▼
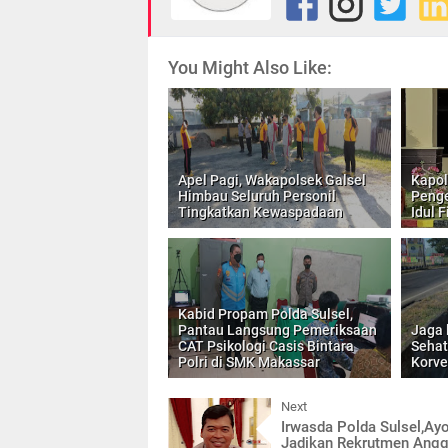
You Might Also Like:
Apel Pagi, Wakapolsek Galsel
Kapol
Himbau Seluruh Personil
Penge
Tingkatkan Kewaspadaan
Idul F
Kabid Propam Polda Sulsel,
Pantau Langsung Pemeriksaan
Jaga 
CAT Psikologi Casis Bintara
Sehat
Polri di SMK Makassar
Korve
Next
Irwasda Polda Sulsel,Ay
Jadikan Rekrutmen Ang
▲
* _Your task_
Please copy the line that contains "Apel Pagi, Wakapolsek Galsel" and each line after it through the end of the records, exactly, and no other lines.

* _The completed task_
Apel Pagi, Wakapolsek Galsel
Kapol
Himbau Seluruh Personil
Penge
Tingkatkan Kewaspadaan
Idul F
Kabid Propam Polda Sulsel,
Pantau Langsung Pemeriksaan
Jaga 
CAT Psikologi Casis Bintara
Sehat
Polri di SMK Makassar
Korve
Next
Irwasda Polda Sulsel,Ay
Jadikan Rekrutmen Ang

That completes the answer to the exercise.